Abstract
In this study, a single stage thermoelectric cooler (TER, of size: 21 × 14.2 × 13.5 cm) with thermoelectric module (TEM, of type inbc1-127. 05 with size 40 × 40 × 4.0 mm) and applied electrical power of 30 W and current of 2.5 A, was adopted to estimate the coefficient of performance (COP) of thermoelectric refrigerator (TER). The TER uses a fan to cool the heat exchange region of the TEM. The temperature of the fruit/vegetable samples used in this study was taken before and after cooling for a specific period. The temperatures at both the hot and cold sides of the TEM were also taken at every specific cooling period. The experimented TER can cool vegetable/fruit from about 27 to 5°C within 3 h. The aim of this study is to determine the COP of TER to ascertain the possible applications. The temperature gradient at the heat exchange section of TEM was used to estimate the average theoretical COP to be 0.99, the heat extracted from the cooling chamber and the power supplied was used to estimate the average practical cooling COP to be 0.52; which is within 0.4–0.7 standard COP for a single stage type of TER.
1 Introduction
Refrigeration can be defined as the processes involved in reducing and maintaining the temperature of a space or material below that of its surrounding. This can be achieved by extraction of heat from the body to be cooled or refrigerated and move the same to another body of higher temperature. The refrigeration systems available include vapor compression system, vapor absorption system and thermoelectric system. The demand for refrigerating systems to meet global requirements for medical services, vaccine and food preservation and cooling of electronic appliances is on the high side lately. The conventional refrigeration systems that are produced to meet the demand, operate with the aid of either chlorofluorocarbons (CFCs) or other chemical substances, that may be hazardous to our environment.

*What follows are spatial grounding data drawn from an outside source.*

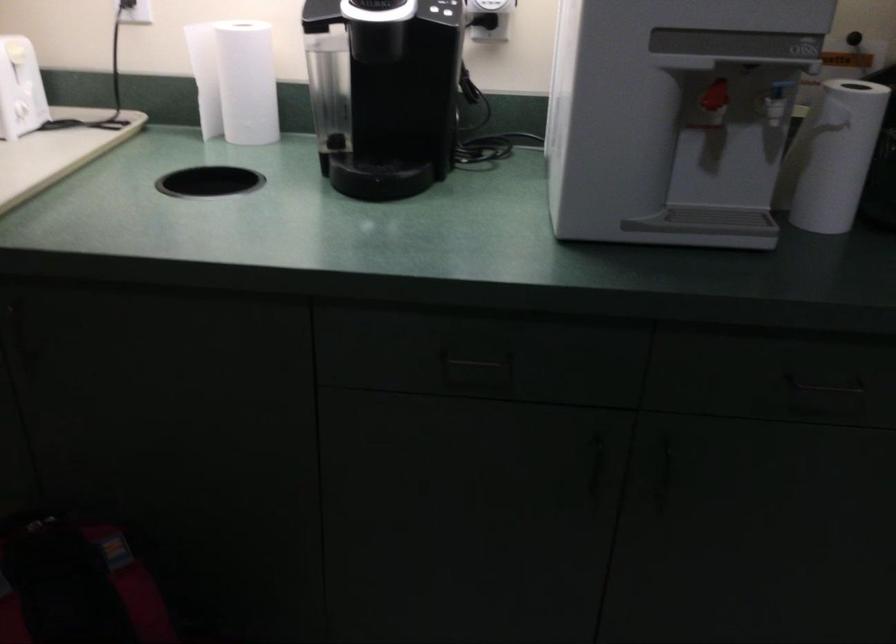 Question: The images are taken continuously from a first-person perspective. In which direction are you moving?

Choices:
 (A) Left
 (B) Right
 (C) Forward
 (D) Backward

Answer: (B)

Thermoelectric devices neither utilize CFCs in their operation, nor release greenhouse gases (GHGs) such as carbon dioxide CO2, that can contribute to ozone layer depletion [1]. Moreover, thermoelectric refrigerators or coolers are very quiet in operation because they have no moving parts; the power required to operate them is convenient [1]. Thermoelectric refrigerator (TER), is a new and a sustainable alternative, because it can operate using electricity generated from waste, which will perform an important function in combatting the challenges facing energy today [2]. Consequently, TER are significantly needed [3], most especially in the developing nations where refrigerators with extended life and little maintenance are required [3, 4].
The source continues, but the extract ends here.